Pela primeira vez, o Bala Desejo se apresenta na capital mineira em um teatro: show será nesta sexta, 23, no Palácio das Artes
Patrícia Cassese | Editora Assistente
Um dos grupos mais aclamados da cena musical contemporânea está com uma turnê de despedida em curso. Na verdade, dois shows já ocorreram – em Goiânia e em Brasília -, e o terceiro será realizado justamente na capital mineira – precisamente, amanhã, sexta-feira, dia 23 de fevereiro, no Grande Teatro Cemig do Palácio das Artes. A banda em questão é o Bala Desejo, que, nascida no meio da pandemia (embora os integrantes já se conhecessem desde a infância), explodiu de forma avassaladora Brasil afora, o que resultou em um disco – “Sim Sim Sim” – cujas músicas caíram imediatamente no gosto do público.
Assim, seguiram-se shows lotados, em locais icônicos, como o Circo Voador. Neles, os fãs faziam questão de mostrar que sabiam de cor e salteado as letras. E não só no Brasil. A bordo do sucesso, Dora Morelenbaum, Julia Mestre, Lucas Nunes e Zé Ibarra também deram o ar da graça em vários outros países – até mesmo no distante Japão. Dada a má notícia – a despedida -, um alento: pode não ser um adeus definitivo.
Pausa, respiro, hiato
Na verdade, os quatro fazem um certo mistério, mas há fortes indícios que seja uma pausa. No caso, sem tempo determinado. E sim, ela se faz necessária. Seja para descanso, seja para darem continuidade aos projetos individuais, seja para somar a projetos de outros artistas. Porque, como quem acompanha esses jovens talentos bem sabe, antes mesmo de atrelarem as potências para fazer acontecer o Bala Desejo, os quatro já apareciam muitíssimo bem na fita em outras iniciativas musicais.
Projetos individuais
Aliás, mesmo no curso do Bala Desejo (o disco “Sim Sim Sim”, produzido por eles e por Ana Frango Elétrico, foi lançado em 2022), os quatro continuaram a turbinar outros projetos. Tanto que o o cantor, compositor e pianista Zé Ibarra foi o convidado de ninguém menos que Milton Nascimento no último show da turnê “A Última Sessão de Música”, realizado no Mineirão, em novembro de 2022. Mas, antes, ele já mostrava a que veio no grupo Dônica, que também contava com Lucas Nunes.
Cantora, compositora e guitarrista, Dora Morelenbaum, o nome já entrega, nasceu em um meio musical privilegiado, no quesito talento: ela é filha de Jaques e Paula Morelenbaum, e isso já diz muito. Em 2021, lançou o EP “Vento de Beirada”. Além de também ter integrado o Dônica (que, além dele e de Ibarra, contava, ainda, com Tom Veloso, Deco Almeida e Miguel Guimarães), o produtor e engenheiro de som Lucas Nunes foi coprodutor do disco “Meu Coco”, de Caetano Veloso, para citar um exemplo, entre tantos outros que poderiam ser lembrados.

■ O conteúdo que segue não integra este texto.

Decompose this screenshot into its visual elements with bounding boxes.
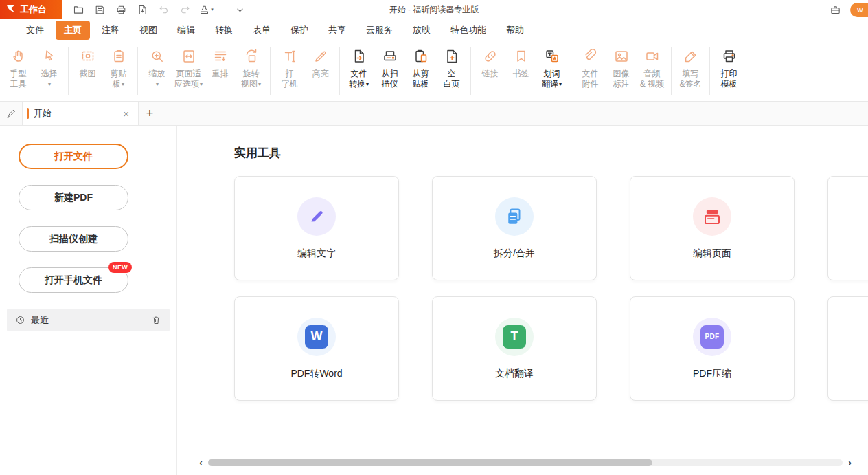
menu-tab-slideshow[interactable]: 放映 <box>404 21 439 40</box>
undo-icon[interactable] <box>154 1 173 18</box>
scroll-left-icon[interactable]: ‹ <box>199 457 203 468</box>
pen-nib-icon[interactable] <box>0 102 22 125</box>
scrollbar-track[interactable] <box>208 459 842 466</box>
stamp-tool-icon[interactable]: ▾ <box>196 1 216 18</box>
ribbon-item-label: 音频 & 视频 <box>640 69 664 89</box>
card-partial[interactable] <box>827 296 868 401</box>
menu-tab-comment[interactable]: 注释 <box>93 21 128 40</box>
recent-section[interactable]: 最近 <box>7 309 170 331</box>
audio-video-icon <box>643 47 662 66</box>
ribbon-item-from-clipboard[interactable]: 从剪 贴板 <box>405 41 436 101</box>
ribbon-item-clipboard[interactable]: 剪贴 板▾ <box>103 41 134 101</box>
new-pdf-button[interactable]: 新建PDF <box>19 185 128 210</box>
quick-access-toolbar: ▾ <box>69 1 249 18</box>
menu-tab-home[interactable]: 主页 <box>56 21 90 40</box>
print-template-icon <box>720 47 739 66</box>
workspace-button[interactable]: 工作台 <box>0 0 62 19</box>
ribbon-item-audio-video[interactable]: 音频 & 视频 <box>637 41 667 101</box>
open-phone-file-button[interactable]: 打开手机文件 NEW <box>19 267 128 293</box>
translate-icon <box>542 47 562 66</box>
redo-icon[interactable] <box>175 1 194 18</box>
ribbon-item-from-scanner[interactable]: 从扫 描仪 <box>374 41 405 101</box>
print-icon[interactable] <box>111 1 130 18</box>
close-icon[interactable]: × <box>121 107 131 120</box>
open-folder-icon[interactable] <box>69 1 88 18</box>
ribbon-item-translate[interactable]: 划词 翻译▾ <box>536 41 567 101</box>
ribbon-item-rotate-view[interactable]: 旋转 视图▾ <box>236 41 266 101</box>
ribbon-item-fit-page[interactable]: 页面适 应选项▾ <box>172 41 205 101</box>
from-scanner-icon <box>380 47 400 66</box>
translate-doc-icon: T <box>495 318 534 356</box>
ribbon-item-label: 从扫 描仪 <box>382 69 398 89</box>
sidebar: 打开文件 新建PDF 扫描仪创建 打开手机文件 NEW 最近 <box>0 126 177 475</box>
image-annotate-icon <box>612 47 631 66</box>
menu-tab-help[interactable]: 帮助 <box>498 21 532 40</box>
menu-tab-protect[interactable]: 保护 <box>282 21 317 40</box>
ribbon-item-highlight[interactable]: 高亮 <box>305 41 336 101</box>
card-pdf-compress[interactable]: PDF PDF压缩 <box>630 296 795 401</box>
ribbon-item-typewriter[interactable]: 打 字机 <box>274 41 305 101</box>
menu-tab-view[interactable]: 视图 <box>131 21 165 40</box>
ribbon-item-label: 重排 <box>212 69 229 78</box>
menu-tab-file[interactable]: 文件 <box>18 21 52 40</box>
open-file-button[interactable]: 打开文件 <box>19 144 128 169</box>
ribbon-group-create: 文件 转换▾ 从扫 描仪 从剪 贴板 空 白页 <box>343 41 467 101</box>
ribbon-item-label: 手型 工具 <box>10 69 27 89</box>
ribbon-item-attachment[interactable]: 文件 附件 <box>575 41 606 101</box>
new-tab-button[interactable]: + <box>139 102 161 125</box>
menu-tab-form[interactable]: 表单 <box>244 21 279 40</box>
menu-tab-features[interactable]: 特色功能 <box>442 21 494 40</box>
collapse-ribbon-icon[interactable] <box>230 1 249 18</box>
card-label: PDF转Word <box>290 368 342 380</box>
trash-icon[interactable] <box>151 315 161 325</box>
card-pdf-to-word[interactable]: W PDF转Word <box>234 296 399 401</box>
clipboard-icon <box>109 47 128 66</box>
menu-tab-cloud[interactable]: 云服务 <box>358 21 401 40</box>
ribbon-group-tools: 手型 工具 选择 ▾ <box>3 41 65 101</box>
pdf-compress-icon: PDF <box>693 318 731 356</box>
ribbon-item-bookmark[interactable]: 书签 <box>505 41 536 101</box>
menu-tab-edit[interactable]: 编辑 <box>169 21 203 40</box>
ribbon-item-link[interactable]: 链接 <box>475 41 505 101</box>
workspace-label: 工作台 <box>20 3 47 16</box>
new-pdf-label: 新建PDF <box>54 192 93 204</box>
ribbon-item-print-template[interactable]: 打印 模板 <box>713 41 744 101</box>
card-edit-text[interactable]: 编辑文字 <box>234 176 399 280</box>
ribbon-item-fill-sign[interactable]: 填写 &签名 <box>675 41 706 101</box>
export-icon[interactable] <box>133 1 152 18</box>
card-split-merge[interactable]: 拆分/合并 <box>432 176 597 280</box>
card-doc-translate[interactable]: T 文档翻译 <box>432 296 597 401</box>
menu-tab-convert[interactable]: 转换 <box>207 21 241 40</box>
ribbon-item-zoom[interactable]: 缩放 ▾ <box>141 41 172 101</box>
tab-start[interactable]: 开始 × <box>22 102 139 125</box>
ribbon-item-blank-page[interactable]: 空 白页 <box>436 41 467 101</box>
save-icon[interactable] <box>90 1 109 18</box>
edit-text-icon <box>297 197 336 236</box>
scanner-create-label: 扫描仪创建 <box>49 233 98 245</box>
dropdown-caret-icon: ▾ <box>366 81 369 88</box>
scanner-create-button[interactable]: 扫描仪创建 <box>19 226 128 252</box>
ribbon-divider <box>470 47 471 95</box>
ribbon-item-image-annotate[interactable]: 图像 标注 <box>606 41 637 101</box>
open-phone-file-label: 打开手机文件 <box>45 274 102 287</box>
account-button[interactable]: w <box>850 3 868 17</box>
ribbon-item-file-convert[interactable]: 文件 转换▾ <box>343 41 374 101</box>
ribbon-item-snapshot[interactable]: 截图 <box>72 41 103 101</box>
scroll-right-icon[interactable]: › <box>848 457 852 468</box>
menu-tab-share[interactable]: 共享 <box>320 21 354 40</box>
card-partial[interactable] <box>827 176 868 280</box>
scrollbar-thumb[interactable] <box>208 459 652 466</box>
ribbon-item-label: 图像 标注 <box>613 69 630 89</box>
ribbon-item-label: 截图 <box>80 69 96 78</box>
card-label: 拆分/合并 <box>494 247 535 260</box>
card-edit-pages[interactable]: 编辑页面 <box>630 176 795 280</box>
pdf-letter: PDF <box>700 325 724 349</box>
ribbon-item-label: 划词 翻译 <box>542 69 560 89</box>
ribbon-item-hand-tool[interactable]: 手型 工具 <box>3 41 34 101</box>
ribbon-item-reflow[interactable]: 重排 <box>205 41 236 101</box>
briefcase-icon[interactable] <box>825 1 845 18</box>
link-icon <box>481 47 500 66</box>
word-icon: W <box>297 318 336 356</box>
document-tab-strip: 开始 × + <box>0 102 868 126</box>
ribbon-item-select[interactable]: 选择 ▾ <box>34 41 65 101</box>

E Julia Mestre, por seu turno, já lançou o EP “Desencanto” (2017), o álbum “Geminis” (2019), o EP “Julia Mestre canta Rita Lee” (2020) e, mais recentemente, “Arrepiada”. Na última quarta-feira, a reportagem do Culturadoria conversou com os quatro, em uma conversa por vídeo. Confira, aqui, a íntegra da entrevista:
Como surgiu essa ideia de uma pausa e o que ela efetivamente significa, já que, em algumas entrevistas, vocês têm deixado transparecer que, mais à frente, o Bala Desejo pode, sim, voltar?

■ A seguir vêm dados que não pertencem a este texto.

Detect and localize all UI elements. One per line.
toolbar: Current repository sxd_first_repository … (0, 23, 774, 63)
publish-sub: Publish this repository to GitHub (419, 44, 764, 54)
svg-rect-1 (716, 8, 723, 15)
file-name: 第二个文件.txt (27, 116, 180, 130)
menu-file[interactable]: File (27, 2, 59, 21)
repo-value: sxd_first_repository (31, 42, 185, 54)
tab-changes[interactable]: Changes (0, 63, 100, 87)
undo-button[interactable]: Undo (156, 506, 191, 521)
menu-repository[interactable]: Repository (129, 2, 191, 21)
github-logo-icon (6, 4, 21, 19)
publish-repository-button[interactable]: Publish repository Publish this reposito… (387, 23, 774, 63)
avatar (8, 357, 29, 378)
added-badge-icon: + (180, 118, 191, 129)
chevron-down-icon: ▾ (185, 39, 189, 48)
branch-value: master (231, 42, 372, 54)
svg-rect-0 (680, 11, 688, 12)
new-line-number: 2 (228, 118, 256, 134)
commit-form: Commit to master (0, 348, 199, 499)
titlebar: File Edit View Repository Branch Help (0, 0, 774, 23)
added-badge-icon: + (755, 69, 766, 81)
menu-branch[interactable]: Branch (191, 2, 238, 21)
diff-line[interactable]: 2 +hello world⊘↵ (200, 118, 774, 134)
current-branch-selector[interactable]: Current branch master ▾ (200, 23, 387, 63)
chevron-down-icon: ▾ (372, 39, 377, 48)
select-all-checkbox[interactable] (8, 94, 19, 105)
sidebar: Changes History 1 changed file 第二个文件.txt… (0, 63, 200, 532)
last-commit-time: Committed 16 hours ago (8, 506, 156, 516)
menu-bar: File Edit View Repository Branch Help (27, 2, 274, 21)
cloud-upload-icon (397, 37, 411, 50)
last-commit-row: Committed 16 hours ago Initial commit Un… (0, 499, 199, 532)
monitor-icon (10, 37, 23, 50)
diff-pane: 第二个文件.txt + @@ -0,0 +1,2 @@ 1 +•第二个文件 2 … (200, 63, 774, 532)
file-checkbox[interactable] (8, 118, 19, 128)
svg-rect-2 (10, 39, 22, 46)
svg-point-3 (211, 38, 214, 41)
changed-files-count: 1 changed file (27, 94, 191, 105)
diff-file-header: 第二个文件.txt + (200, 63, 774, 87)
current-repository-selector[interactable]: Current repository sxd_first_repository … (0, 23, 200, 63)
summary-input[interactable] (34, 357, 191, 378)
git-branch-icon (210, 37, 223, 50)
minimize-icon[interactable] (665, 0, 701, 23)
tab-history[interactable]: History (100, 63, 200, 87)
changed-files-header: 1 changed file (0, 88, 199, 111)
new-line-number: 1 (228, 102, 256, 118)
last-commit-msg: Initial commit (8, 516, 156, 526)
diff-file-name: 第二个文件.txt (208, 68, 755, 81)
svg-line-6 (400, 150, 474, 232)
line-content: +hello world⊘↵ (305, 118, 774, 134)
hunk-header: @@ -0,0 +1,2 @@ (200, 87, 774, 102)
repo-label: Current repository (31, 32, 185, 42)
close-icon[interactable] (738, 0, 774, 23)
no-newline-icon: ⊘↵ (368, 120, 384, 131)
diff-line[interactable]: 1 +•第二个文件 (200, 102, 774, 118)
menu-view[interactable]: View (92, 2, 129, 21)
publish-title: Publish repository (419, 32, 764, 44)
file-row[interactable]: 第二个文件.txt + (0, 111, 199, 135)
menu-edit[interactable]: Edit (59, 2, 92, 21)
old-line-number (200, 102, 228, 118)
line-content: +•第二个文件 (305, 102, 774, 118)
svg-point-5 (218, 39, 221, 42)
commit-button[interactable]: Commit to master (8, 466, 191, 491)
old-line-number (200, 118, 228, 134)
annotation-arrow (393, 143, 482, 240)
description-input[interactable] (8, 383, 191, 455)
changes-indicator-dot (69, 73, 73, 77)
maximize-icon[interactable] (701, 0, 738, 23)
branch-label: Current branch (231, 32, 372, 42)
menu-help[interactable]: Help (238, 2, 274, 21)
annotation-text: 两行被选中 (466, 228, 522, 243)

Lucas Nunes – Olha, desde o início do Bala Desejo, cada um de nós já tinha os próprios projetos. A gente já trabalhava com outros artistas, ou também com as nossas próprias composições e discos. Assim, o Bala foi um movimento que cruzou a carreira de cada um de nós, e para o qual a gente deu uma prioridade. Mas sempre sabendo que viria o momento de encerrar o ciclo do “Sim Sim Sim”, deste álbum que a gente construiu junto no meio da pandemia. Assim, desde o início do Bala a gente sabia que esse momento ia chegar. Inclusive, a gente não esperava que fosse durar tanto. Obviamente a gente queria muita coisa com esse álbum, tinha certas pretensões. Só que a gente não imaginava que fosse surgir o Grammy, tocar em tantos festivais conhecidos, ir para Europa, ir para Japão, rodar o mundo fazendo esse show.

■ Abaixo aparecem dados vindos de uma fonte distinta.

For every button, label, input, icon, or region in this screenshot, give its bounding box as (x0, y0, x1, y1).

Assim, depois de tanta coisa, tantos shows, a gente decidiu chegar neste momento até para retomar os caminhos de antes de o Bala Desejo surgir. Estou falando dos projetos individuais. E até também para que esses projetos individuais, em algum momento, alimentem o Bala Desejo no futuro. Então, é isso, a gente sempre pensou nessa pausa. A gente sempre soube que ia acontecer. E achamos que esse seria o momento certo, início de ano, cada um já trabalhando nos próximos projetos. Agora, sem também deixar de comemorar e exaltar tudo o que aconteceu neste período todo. Então, a turnê é para a gente fechar com chave de ouro tudo isso que felizmente aconteceu com a gente durante estes dois anos.
Ou seja, não significa que lá para frente vocês não possam retomar o Bala Desejo…
Lucas – Sim (deixando entrever que os integrantes podem, sim, retomar o projeto BD)
Neste momento do ponto final (mesmo que seja do disco), quais os projetos individuais já nítidos no horizonte de cada um de vocês?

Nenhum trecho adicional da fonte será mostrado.